Bill Mantlo worked on various projects while he juggled Micronauts, Rom: Spaceknight, and Incredible Hulk. He expanded on his original characters Jack of Hearts and Cloak & Dagger in separate mini-series, penned a mini-series for Vision and the Scarlet Witch (as the pair settle into their lives together as a couple), worked on the book Team America, but, most notable, was co-writer on Marvel Super Hero Contest of Champions. A unique mini-series, cosmic entities Grandmaster and Death organize a game pitting Earth’s heroes against each other. Conceived by Mark Gruenwald to tie in with the Olympics, Gruenwald, Steven Grant, and Mantlo wrote the limited series which featured virtually every Marvel super hero from Earth in the initial issue. This concept of bringing together essentially every superhero in a limited series was ahead of its time, pre-dating both Crisis on Infinite Earths and Secret Wars. The cast was largely made up of familiar heroes paired with international heroes created for the series (including Shamrock and Collective Man). Towards the end of Mantlo’s time at Marvel while he worked on Alpha Flight, he wrote a mini-series for the Rawhide Kid and co-created with Jackson Guice a creator-owned Science-Fiction pirate series for Epic Comics called Swords of the Swashbucklers. Mantlo also worked on a mini-series for a character he created a decade earlier with Keith Giffen and had pop-up during his Hulk run that, today, maybe Mantlo’s biggest hit.
Rocket Raccoon, who was conceived in part from a Beatles song, came to be as a back-up in Marvel Preview and re-appeared infrequently in the pages of Incredible Hulk, a self-titled mini-series, and She-Hulk (predating other similar anthropomorphic characters like Bucky O’Hare, Green Lantern Ch’p, and Star Fox). Raccoon gained new life today appearing in titles like Annihilation: Conquest, Guardians of the Galaxy, and Annihilators. These appearances caught on with fans leading to the character being immortalized in the video game Ultimate Marvel vs. Capcom 3 (pitting characters from Marvel against video game developer Capcom’s various franchises). And his fame only shows signs of growing as he recently appeared with his fellow Guardians in the animated series Avengers: Earth’s Mightiest Heroes and is set to star in a live action adaptation of the Guardians of the Galaxy scheduled for release in theaters August 1, 2014. Mantlo would eventually be forced to part ways with Marvel as he was a vocal advocate for creator rights, believing that if someone makes something, they should have a hand in its continued success (an idea still fought over today).
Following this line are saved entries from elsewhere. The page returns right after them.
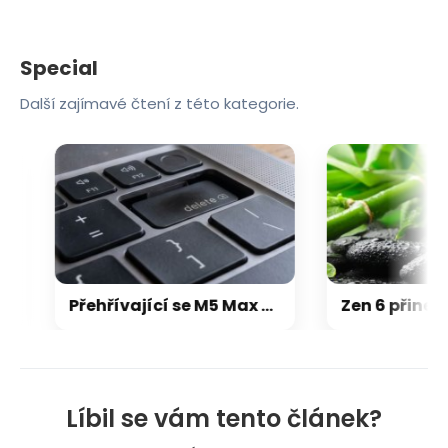
Special
Další zajímavé čtení z této kategorie.
Přehřívající se M5 Max MacBook Pro trápí zaseklé klávesy, cena opravy je $895
Líbil se vám tento článek?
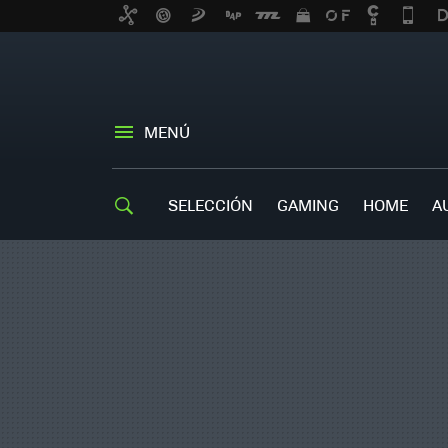
MENÚ
SELECCIÓN
GAMING
HOME
A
Unsuccessfully trying to form a union, editor-in-chief Jim Shooter largely blacklisted Mantlo and, despite Shooter being let go, the writer was all but forgotten at the company. Studying to be a lawyer during his final years at Marvel, Mantlo left to become a public defender, believing that those that can’t defend themselves deserve a voice to fight for them. However, he couldn’t quite leave behind his life as a writer. So, after a few years out of the industry, Mantlo returned with his good friend Keith Giffen to help pen an event series for DC Comics called Invasion! Featuring an alien alliance seeking to stomp out the Earth before its residents become too powerful a force in the universe, Mantlo and Giffen teamed with Todd McFarlane and Bart Sears to create the title which generated a spin-off in L.E.G.I.O.N. The series is in part being adapted for the animated series Young Justice: Invasion. Sadly, this would be Mantlo’s final work.
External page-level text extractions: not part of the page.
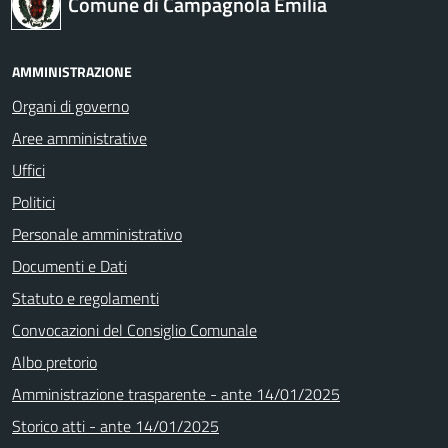
Comune di Campagnola Emilia
AMMINISTRAZIONE
Organi di governo
Aree amministrative
Uffici
Politici
Personale amministrativo
Documenti e Dati
Statuto e regolamenti
Convocazioni del Consiglio Comunale
Albo pretorio
Amministrazione trasparente - ante 14/01/2025
Storico atti - ante 14/01/2025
While rollerblading to work, Bill Mantlo was struck by a hit-and-run driver that to this day hasn’t been caught. Receiving severe head trauma, Mantlo suffers from brain damage he’s unlikely to ever recover from. Cared for by his brother Michael, Bill needs round the clock care in a medical facility his family can’t afford. Bill managed to get by for a time through medical insurance, but his insurer eventually felt he had reached the limit of what they were willing to pay and abandoned him despite for a while he demonstrated improvement. People in the industry have time and again tried to help Bill with varying success, including a benefit book in Mantlo: A Life in Comics being produced where proceeds go to Bill’s care and art shows such as Spacenight: A Tribute to Bill Mantlo and Spacenite2 with money raised helping alleviate medical costs.